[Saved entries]

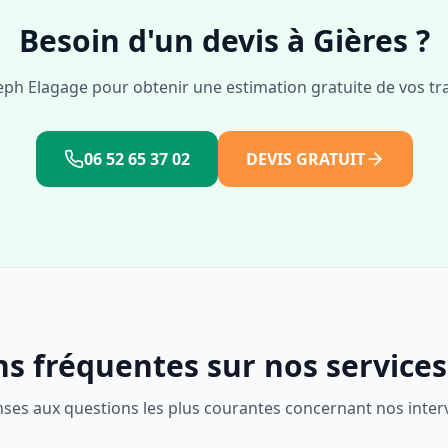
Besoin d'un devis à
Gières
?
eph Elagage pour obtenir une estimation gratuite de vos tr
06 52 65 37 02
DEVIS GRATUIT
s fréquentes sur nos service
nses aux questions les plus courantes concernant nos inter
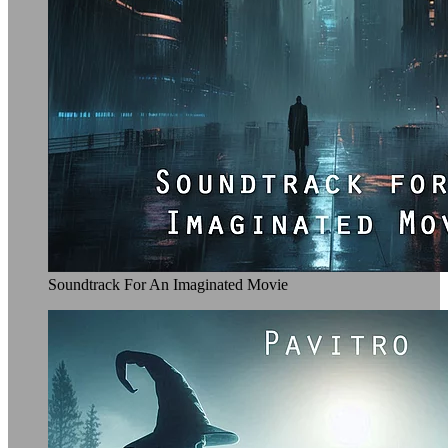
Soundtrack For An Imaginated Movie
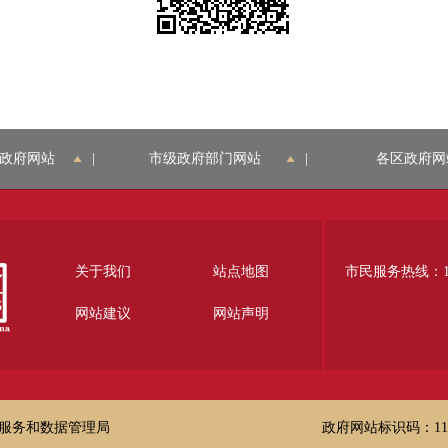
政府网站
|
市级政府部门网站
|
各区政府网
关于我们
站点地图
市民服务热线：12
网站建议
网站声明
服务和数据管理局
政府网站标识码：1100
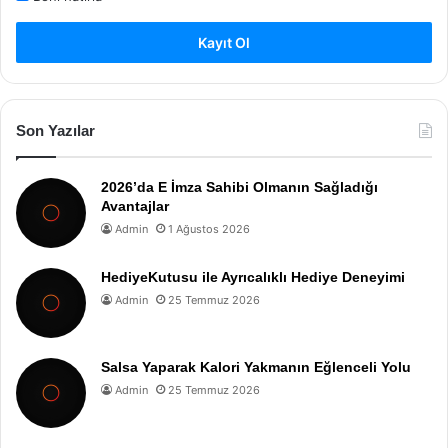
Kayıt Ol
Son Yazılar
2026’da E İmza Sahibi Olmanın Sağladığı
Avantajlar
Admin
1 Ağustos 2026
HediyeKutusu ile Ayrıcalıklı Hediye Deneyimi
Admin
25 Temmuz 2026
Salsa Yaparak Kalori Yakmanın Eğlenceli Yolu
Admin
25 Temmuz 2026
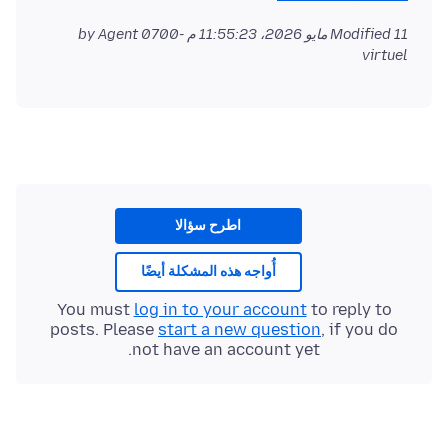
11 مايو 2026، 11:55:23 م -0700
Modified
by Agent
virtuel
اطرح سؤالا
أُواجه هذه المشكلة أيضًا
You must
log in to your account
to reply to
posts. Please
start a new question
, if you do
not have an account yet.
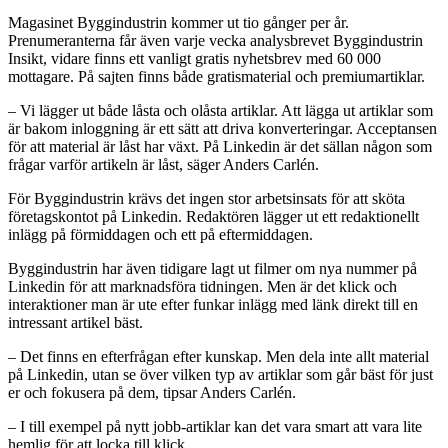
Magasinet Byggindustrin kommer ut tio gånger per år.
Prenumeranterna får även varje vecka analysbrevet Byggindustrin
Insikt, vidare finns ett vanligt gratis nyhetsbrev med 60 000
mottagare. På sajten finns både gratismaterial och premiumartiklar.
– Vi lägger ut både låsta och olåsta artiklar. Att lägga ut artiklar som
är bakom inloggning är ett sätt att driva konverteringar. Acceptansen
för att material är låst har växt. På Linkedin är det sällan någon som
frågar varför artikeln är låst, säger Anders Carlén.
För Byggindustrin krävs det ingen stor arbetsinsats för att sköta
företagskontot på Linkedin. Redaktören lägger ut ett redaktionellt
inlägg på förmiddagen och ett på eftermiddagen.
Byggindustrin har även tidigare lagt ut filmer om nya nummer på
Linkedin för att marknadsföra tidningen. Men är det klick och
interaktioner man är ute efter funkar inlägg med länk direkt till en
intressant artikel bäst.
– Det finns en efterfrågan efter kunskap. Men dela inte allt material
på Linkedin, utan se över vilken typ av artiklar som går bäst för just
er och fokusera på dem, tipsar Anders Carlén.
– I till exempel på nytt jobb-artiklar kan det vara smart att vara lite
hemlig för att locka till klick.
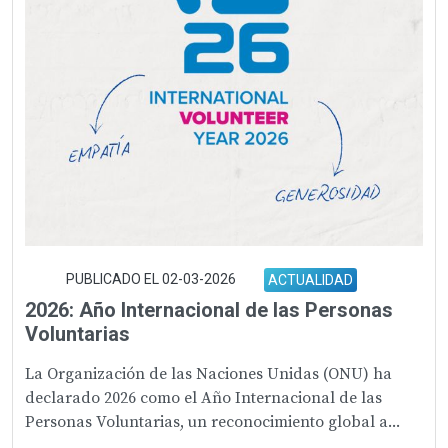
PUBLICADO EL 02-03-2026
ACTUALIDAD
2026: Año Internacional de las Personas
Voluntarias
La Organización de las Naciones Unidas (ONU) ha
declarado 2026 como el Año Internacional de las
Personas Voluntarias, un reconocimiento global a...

...

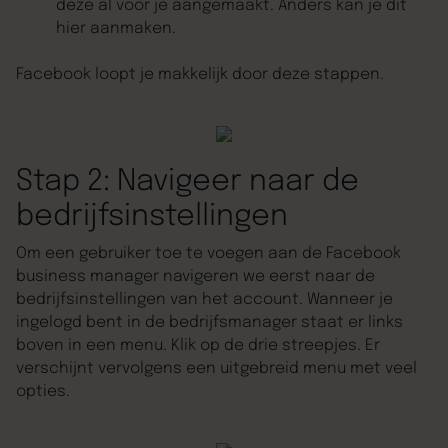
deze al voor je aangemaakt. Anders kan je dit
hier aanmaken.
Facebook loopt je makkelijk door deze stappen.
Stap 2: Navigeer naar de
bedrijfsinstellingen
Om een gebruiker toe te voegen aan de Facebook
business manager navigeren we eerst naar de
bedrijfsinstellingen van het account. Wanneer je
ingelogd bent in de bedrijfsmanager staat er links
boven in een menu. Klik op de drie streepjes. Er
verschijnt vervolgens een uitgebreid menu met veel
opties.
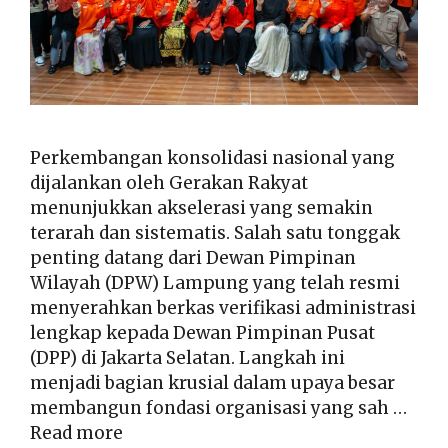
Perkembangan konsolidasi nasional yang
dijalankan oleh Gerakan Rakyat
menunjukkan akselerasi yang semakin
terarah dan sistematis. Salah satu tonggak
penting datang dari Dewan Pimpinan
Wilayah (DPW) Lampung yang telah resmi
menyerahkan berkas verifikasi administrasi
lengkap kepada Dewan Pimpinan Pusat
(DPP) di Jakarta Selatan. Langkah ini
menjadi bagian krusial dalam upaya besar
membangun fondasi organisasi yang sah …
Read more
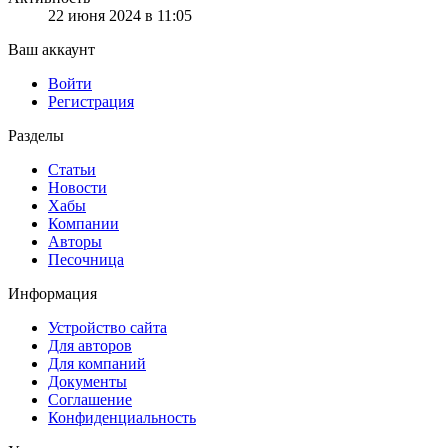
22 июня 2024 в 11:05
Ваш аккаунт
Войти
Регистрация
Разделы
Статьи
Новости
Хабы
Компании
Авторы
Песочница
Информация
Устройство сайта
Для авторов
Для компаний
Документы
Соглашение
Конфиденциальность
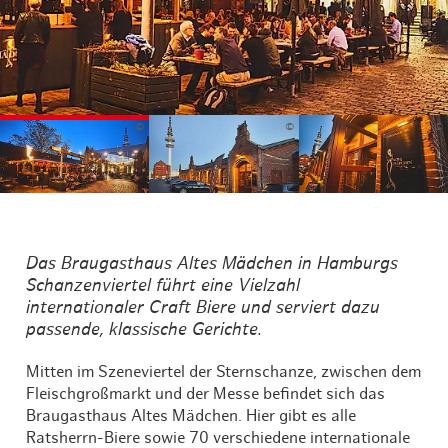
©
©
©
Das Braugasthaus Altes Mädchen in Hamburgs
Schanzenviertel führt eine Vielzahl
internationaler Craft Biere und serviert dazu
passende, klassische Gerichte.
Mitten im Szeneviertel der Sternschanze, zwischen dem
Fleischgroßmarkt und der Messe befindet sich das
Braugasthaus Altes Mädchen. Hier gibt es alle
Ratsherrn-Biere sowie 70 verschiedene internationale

Directions for this task =>
In the entries above, find the line that contains "log in to your account" and the line that contains "inlägg på förmiddagen". Reproduce exactly those two lines and every line between them, but not the pictures.

Task answer =>
log in to your account
to reply to
posts. Please
start a new question
, if you do
not have an account yet.
Magasinet Byggindustrin kommer ut tio gånger per år.
Prenumeranterna får även varje vecka analysbrevet Byggindustrin
Insikt, vidare finns ett vanligt gratis nyhetsbrev med 60 000
mottagare. På sajten finns både gratismaterial och premiumartiklar.
– Vi lägger ut både låsta och olåsta artiklar. Att lägga ut artiklar som
är bakom inloggning är ett sätt att driva konverteringar. Acceptansen
för att material är låst har växt. På Linkedin är det sällan någon som
frågar varför artikeln är låst, säger Anders Carlén.
För Byggindustrin krävs det ingen stor arbetsinsats för att sköta
företagskontot på Linkedin. Redaktören lägger ut ett redaktionellt
inlägg på förmiddagen och ett på eftermiddagen.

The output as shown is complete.